二ッ井を訪れた菅江真澄
Sugae Masumi's Visits to Futatsui

 菅江真澄は、享和2年より文化4年の間に四回二ッ井を訪れ、以下の記録を残している。
(1) 享和2年(1802) 49歳 「しげき山本」
(2) 文化元年(1804) 51歳 「阿仁の沢水」
  (絵図のみ。柳田国男は享和2年説)
(3) 文化2年(1805) 52歳 「みかべのよろい」
(4) 文化4年(1807) 54歳 「おがらのたき」

 菅江真澄が描いた風景と現在の写真を比較してみると、道路の整備状況や建物の数をはじめ、さまざまな点で隔世の感を禁じ得ないのであるが、米代川や七座山を中心とした風景を見る限り、眺望の変化、美しさはさほど失われていないことに感動を覚える。以下、実際に比較してみよう。

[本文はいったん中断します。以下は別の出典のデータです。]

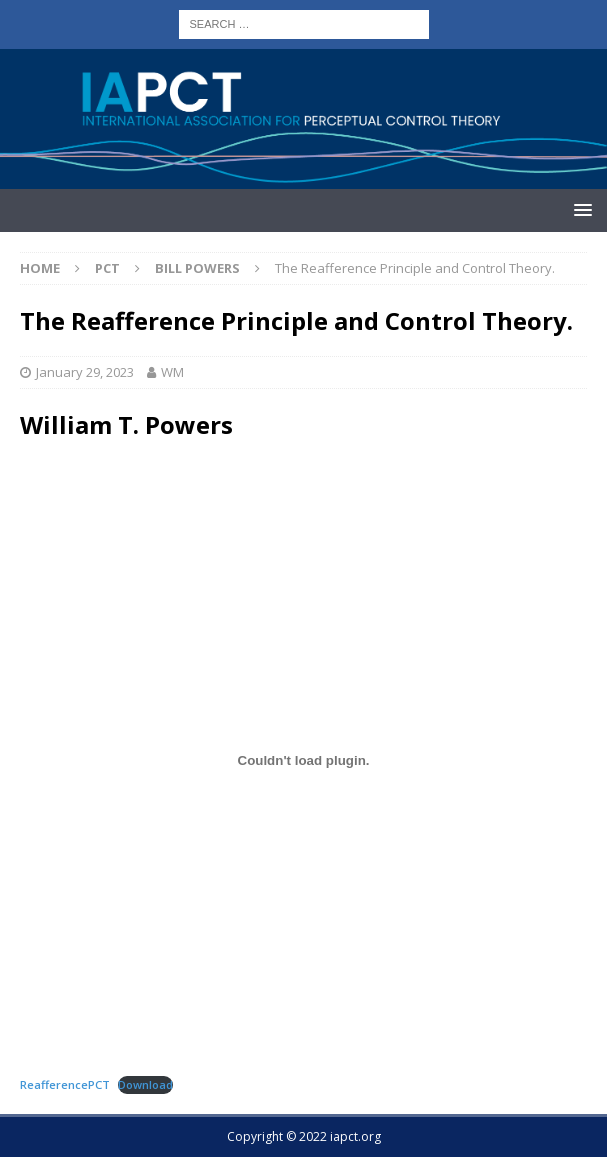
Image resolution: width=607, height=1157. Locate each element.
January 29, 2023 (85, 372)
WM (172, 372)
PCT (107, 268)
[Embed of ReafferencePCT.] (303, 760)
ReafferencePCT (65, 1084)
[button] (579, 209)
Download (145, 1084)
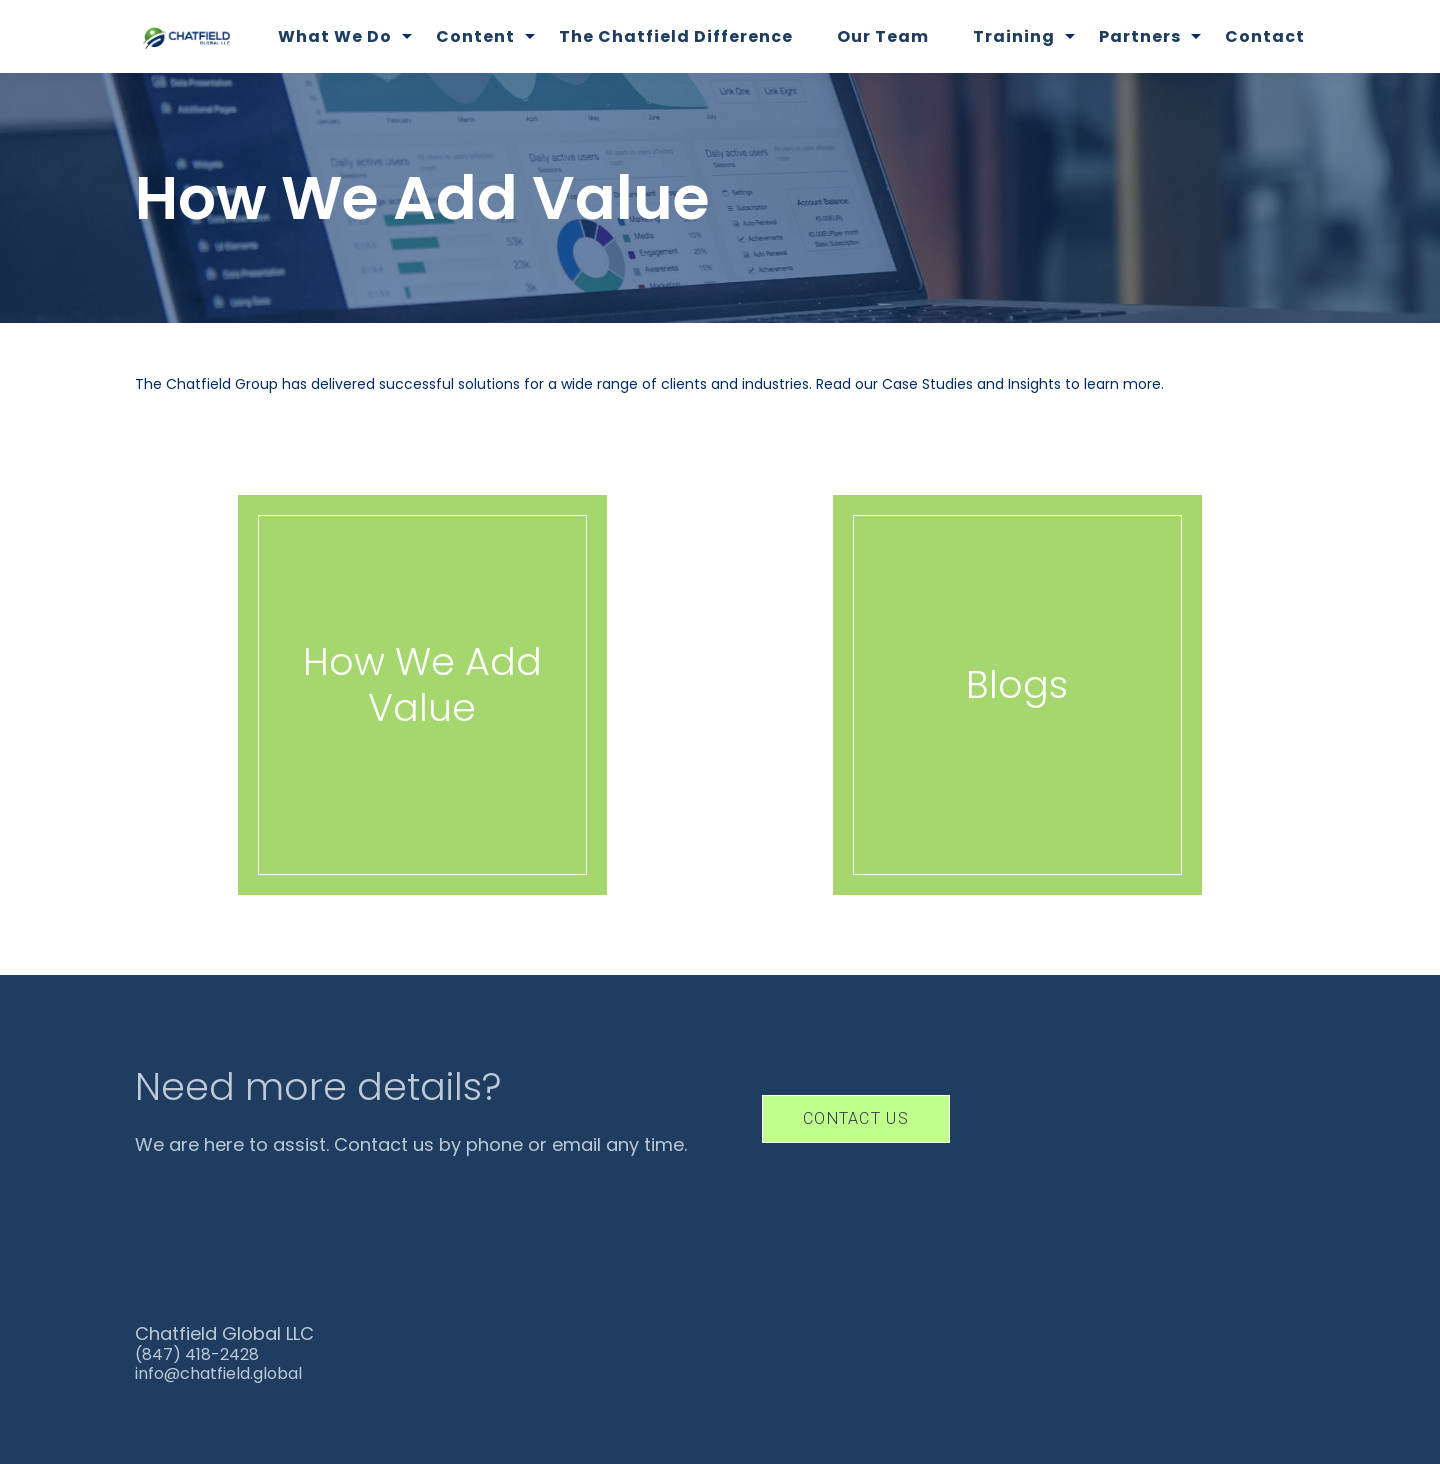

 Sugae Masumi visited Futatsui four times between 1802 and 1807, and left some travel notes and sketches. By comparing his sketches with present landscape photos, we can clearly see that there is little change in the beauty of the Futatsui's scenery.


[きみまち阪からの俯瞰]

 A bird's eye view from Kimimachi-zaka

 享和2年、太良鉱山へ向かった真澄は、現在のきみまち阪公園第二広場を横切り、高岩山 の神社に詣でている。この時の日記『しげき山本』に描かれているのがこの絵である。大きく迂 回する米代川と七座山の眺望は今日とまったく変わっていない。米代川に数ある観光ポイント のなかでも、パノラマヴューを堪能できる最高のスポットであろう。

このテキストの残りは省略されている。